(Dataset entries)
#####
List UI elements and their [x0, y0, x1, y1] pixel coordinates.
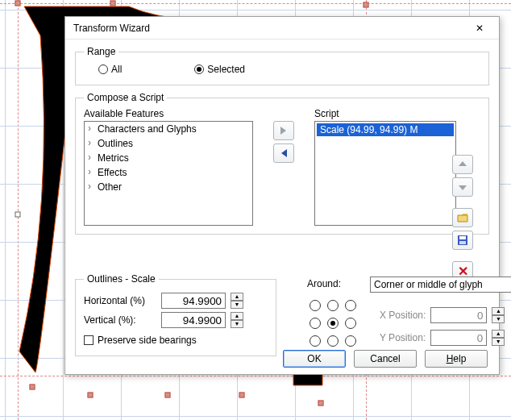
close-icon: ✕ [476, 23, 484, 34]
feature-item[interactable]: Characters and Glyphs [85, 122, 252, 136]
anchor-cell[interactable] [345, 300, 356, 311]
range-group: Range All Selected [75, 46, 489, 85]
close-button[interactable]: ✕ [465, 19, 494, 38]
radio-all-label: All [111, 64, 122, 75]
ok-button[interactable]: OK [283, 350, 346, 368]
horizontal-input[interactable] [161, 293, 226, 309]
remove-from-script-button[interactable] [273, 143, 294, 163]
x-position-input [430, 307, 487, 323]
help-button[interactable]: Help [425, 350, 488, 368]
move-down-button[interactable] [452, 177, 473, 197]
move-up-button[interactable] [452, 155, 473, 174]
x-position-label: X Position: [380, 310, 426, 321]
script-label: Script [314, 108, 456, 119]
add-to-script-button[interactable] [273, 121, 294, 140]
around-select[interactable]: Corner or middle of glyph [370, 277, 511, 293]
open-script-button[interactable] [452, 208, 473, 227]
anchor-cell[interactable] [310, 300, 321, 311]
script-item[interactable]: Scale (94.99, 94.99) M [317, 123, 454, 136]
x-position-stepper: ▲▼ [492, 307, 505, 323]
feature-item[interactable]: Effects [85, 165, 252, 180]
compose-group: Compose a Script Available Features Char… [75, 92, 489, 235]
feature-item[interactable]: Outlines [85, 136, 252, 151]
svg-rect-6 [459, 241, 466, 244]
radio-selected[interactable]: Selected [194, 64, 245, 75]
vertical-stepper[interactable]: ▲▼ [231, 312, 243, 328]
vertical-input[interactable] [161, 312, 226, 328]
available-features-label: Available Features [84, 108, 253, 119]
script-list[interactable]: Scale (94.99, 94.99) M [314, 121, 456, 226]
feature-item[interactable]: Metrics [85, 151, 252, 165]
dialog-footer: OK Cancel Help [65, 342, 499, 374]
save-script-button[interactable] [452, 231, 473, 250]
range-legend: Range [84, 46, 118, 57]
anchor-cell[interactable] [345, 318, 356, 329]
outlines-legend: Outlines - Scale [84, 273, 159, 285]
compose-legend: Compose a Script [84, 92, 167, 103]
anchor-cell[interactable] [327, 300, 339, 311]
dialog-title: Transform Wizard [73, 23, 465, 34]
svg-rect-5 [459, 236, 466, 239]
transform-wizard-dialog: Transform Wizard ✕ Range All Selected Co… [64, 16, 500, 375]
vertical-label: Vertical (%): [84, 314, 156, 326]
anchor-cell[interactable] [310, 318, 321, 329]
horizontal-label: Horizontal (%) [84, 295, 156, 306]
radio-all[interactable]: All [98, 64, 122, 75]
feature-item[interactable]: Other [85, 180, 252, 194]
anchor-cell[interactable] [327, 318, 339, 329]
available-features-list[interactable]: Characters and GlyphsOutlinesMetricsEffe… [84, 121, 253, 226]
cancel-button[interactable]: Cancel [354, 350, 417, 368]
horizontal-stepper[interactable]: ▲▼ [231, 293, 243, 309]
titlebar[interactable]: Transform Wizard ✕ [65, 17, 499, 40]
radio-selected-label: Selected [207, 64, 245, 75]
#####
The answer must be all the lines above that hold the word "vertical".

vertical-stepper[interactable]: ▲▼ [231, 312, 243, 328]
vertical-input[interactable] [161, 312, 226, 328]
vertical-label: Vertical (%): [84, 314, 156, 326]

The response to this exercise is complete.